Erotic dance is protected as free speech under the First Amendment. David Caton's "Crimes Related to Nude Entertainment" report is an effort to trump the "freedom of expression" claims that usually get nude-dancing ordinances struck down.

The U.S. Supreme Court says that local governments looking to regulate adult businesses cannot do so merely because they find it offensive. They must show that "adverse secondary effects" result from such businesses. These secondary effects include increased crime, depressed property values and urban blight. Per Caton, rape and domestic violence certainly qualify as adverse.

The breakthrough case with regard to secondary effects came in Detroit in 1972. The city adopted an "Anti-Skid Row" ordinance that required adult businesses to be a minimum distance from similar establishments and neighborhoods.

Detroit's approach, which withstood court challenges, became the model used by most cities to regulate adult entertainment, including Tampa and Hillsborough County. (The county currently requires adult businesses to be at least 2,000 feet from any residential area, church, childcare facility or public recreation area; and 2,500 feet from any school.)

As regulation of adult businesses spread throughout the country, more and more secondary effect studies were conducted. The only such report pertaining to Tampa was issued by a USF criminology professor in 1982. Its findings were based on interviews with residents rather than crime or property value statistics. His conclusion: The people weren't too keen on adult businesses.

Over time, the validity of adverse secondary effects became entrenched and generally prevailed in court.

"For years, it made it easier for governments to shove ordinances down our throats," says Luke Lirot, a First Amendment lawyer who represents Redner and others. Nude establishments and their lawyers have long complained that judges refused to allow them to submit their own evidence rebutting adverse effects.

Then, three years ago, the door cracked open. Two Supreme Court rulings — Erie (Pa.) v. Pap's (2000) and City of Los Angeles v. Alameda Books (2002) — said that adult establishments could dispute allegations of secondary effects. In the latter case, the Court said governments cannot "get away with shoddy data or reasoning."

Additionally, the court gave adult establishments the green light to "cast direct doubt on this rationale, either by demonstrating that the municipality's evidence does not support its rationale or by furnishing evidence that disputes the municipality's factual findings."

"This was the opening we were looking for," Lirot said.

A number of local governments in Florida currently have bans on public nudity that have prevailed in legal battles — in St. Johns County, Brevard County, Orange County and Manatee County. But Lirot says that none of them have yet been challenged with the aggressive measures now permitted by the recent Supreme Court decisions.

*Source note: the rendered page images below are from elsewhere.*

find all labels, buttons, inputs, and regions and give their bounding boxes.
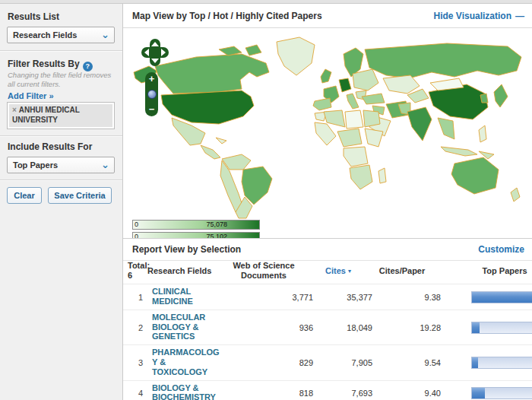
filter-tag[interactable]: ×ANHUI MEDICAL UNIVERSITY (9, 104, 112, 127)
zoom-out-button[interactable]: − (149, 105, 155, 114)
pan-down-icon[interactable] (151, 59, 159, 63)
save-criteria-button[interactable]: Save Criteria (48, 187, 112, 204)
top-papers-bar: 2 (471, 357, 532, 369)
region-canada[interactable] (155, 54, 269, 94)
include-results-label: Include Results For (8, 141, 92, 152)
total-count: Total: 6 (123, 261, 143, 281)
region-east-africa[interactable] (365, 129, 383, 147)
filter-tag-list: ×ANHUI MEDICAL UNIVERSITY (7, 102, 115, 129)
zoom-in-button[interactable]: + (149, 75, 155, 84)
row-top-papers-cell: 25 (441, 291, 532, 303)
row-cites-per-paper: 9.54 (372, 358, 441, 367)
remove-filter-icon[interactable]: × (12, 106, 17, 114)
include-results-dropdown[interactable]: Top Papers ⌄ (7, 157, 115, 173)
hide-visualization-link[interactable]: Hide Visualization— (434, 11, 524, 21)
row-field-cell: BIOLOGY & BIOCHEMISTRY (147, 383, 223, 400)
sidebar-divider (0, 135, 122, 137)
region-arctic-islands[interactable] (245, 45, 261, 56)
region-new-zealand[interactable] (511, 188, 520, 202)
results-list-dropdown[interactable]: Research Fields ⌄ (7, 27, 115, 43)
research-field-link[interactable]: CLINICAL MEDICINE (152, 287, 222, 306)
region-central-america[interactable] (201, 145, 220, 159)
table-row: 1 CLINICAL MEDICINE 3,771 35,377 9.38 25 (123, 284, 532, 310)
report-view-title: Report View by Selection (132, 244, 241, 255)
filter-note: Changing the filter field removes all cu… (8, 71, 116, 89)
row-top-papers-cell: 5 (441, 387, 532, 399)
world-map[interactable] (128, 33, 529, 220)
row-field-cell: MOLECULAR BIOLOGY & GENETICS (147, 313, 223, 342)
row-rank: 2 (123, 323, 147, 332)
map-pan-control[interactable] (141, 39, 169, 66)
region-indonesia[interactable] (441, 147, 477, 156)
map-view-header: Map View by Top / Hot / Highly Cited Pap… (123, 6, 532, 26)
region-australia[interactable] (451, 157, 499, 194)
row-wos-documents: 818 (223, 389, 313, 398)
research-field-link[interactable]: PHARMACOLOGY & TOXICOLOGY (152, 348, 222, 376)
row-rank: 1 (123, 293, 147, 302)
total-value: 6 (128, 271, 132, 280)
region-russia[interactable] (365, 43, 521, 78)
filters-sidebar: Results List Research Fields ⌄ Filter Re… (0, 0, 123, 400)
pan-right-icon[interactable] (161, 49, 166, 56)
row-rank: 3 (123, 358, 147, 367)
top-papers-bar-fill (472, 322, 480, 333)
top-papers-bar: 25 (471, 291, 532, 303)
region-greenland[interactable] (277, 37, 315, 75)
region-cuba[interactable] (216, 138, 226, 144)
globe-icon[interactable] (147, 90, 157, 99)
chevron-down-icon: ⌄ (101, 161, 114, 169)
top-papers-bar-fill (472, 357, 478, 368)
region-kazakhstan[interactable] (383, 75, 420, 94)
sidebar-divider (0, 179, 122, 181)
research-field-link[interactable]: MOLECULAR BIOLOGY & GENETICS (152, 313, 222, 341)
table-header-row: Total: 6 Research Fields Web of Science … (123, 259, 532, 284)
top-divider (0, 0, 532, 4)
column-research-fields: Research Fields (143, 266, 219, 275)
region-egypt[interactable] (363, 110, 380, 127)
include-results-value: Top Papers (8, 160, 101, 170)
column-cites-sort[interactable]: Cites ▾ (309, 266, 368, 275)
clear-button[interactable]: Clear (7, 187, 42, 204)
row-cites: 18,049 (313, 323, 372, 332)
region-nigeria-chad[interactable] (337, 129, 362, 147)
research-field-link[interactable]: BIOLOGY & BIOCHEMISTRY (152, 383, 222, 400)
pan-left-icon[interactable] (144, 49, 149, 56)
top-papers-bar-fill (472, 388, 485, 398)
region-south-africa[interactable] (350, 165, 372, 189)
pan-up-icon[interactable] (151, 42, 159, 46)
region-india[interactable] (407, 107, 432, 141)
region-uk[interactable] (321, 69, 331, 83)
region-korea[interactable] (480, 94, 488, 103)
row-cites-per-paper: 9.40 (372, 389, 441, 398)
add-filter-link[interactable]: Add Filter » (8, 91, 54, 100)
map-zoom-control[interactable]: + − (145, 72, 158, 116)
region-philippines[interactable] (479, 125, 486, 142)
row-wos-documents: 829 (223, 358, 313, 367)
column-top-papers: Top Papers (436, 266, 532, 275)
row-cites-per-paper: 19.28 (372, 323, 441, 332)
sidebar-divider (0, 50, 122, 52)
hide-visualization-label: Hide Visualization (434, 11, 511, 21)
row-cites: 7,905 (313, 358, 372, 367)
row-cites-per-paper: 9.38 (372, 293, 441, 302)
table-row: 4 BIOLOGY & BIOCHEMISTRY 818 7,693 9.40 … (123, 380, 532, 400)
region-libya[interactable] (345, 110, 363, 129)
row-field-cell: PHARMACOLOGY & TOXICOLOGY (147, 348, 223, 377)
filter-tag-label: ANHUI MEDICAL UNIVERSITY (12, 106, 80, 124)
top-papers-bar-fill (472, 292, 532, 303)
row-cites: 35,377 (313, 293, 372, 302)
map-legend-row-1: 0 75,078 (132, 220, 260, 230)
map-visualization-panel: + − 0 75,078 0 75,102 (123, 27, 532, 239)
top-papers-bar: 3 (471, 322, 532, 334)
region-japan[interactable] (494, 84, 508, 107)
region-spain[interactable] (313, 98, 331, 110)
table-body: 1 CLINICAL MEDICINE 3,771 35,377 9.38 25… (123, 284, 532, 400)
customize-link[interactable]: Customize (478, 244, 524, 255)
region-se-asia[interactable] (438, 118, 454, 139)
region-germany[interactable] (339, 78, 351, 92)
cites-label: Cites (325, 266, 346, 275)
region-west-africa[interactable] (315, 122, 336, 145)
region-congo[interactable] (344, 147, 368, 167)
region-madagascar[interactable] (378, 168, 386, 183)
main-content: Map View by Top / Hot / Highly Cited Pap… (123, 0, 532, 400)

Coming soon to a court near you: A brand new flurry of studies.

About The Author

Eric Snider

Eric Snider is the dean of Bay area music critics. He started in the early 1980s as one of the founding members of Music magazine, a free bi-monthly. He was the pop music critic for the then-St. Petersburg Times from ‘87-’93. Snider was the music critic, arts editor and senior editor of Weekly Planet/Creative...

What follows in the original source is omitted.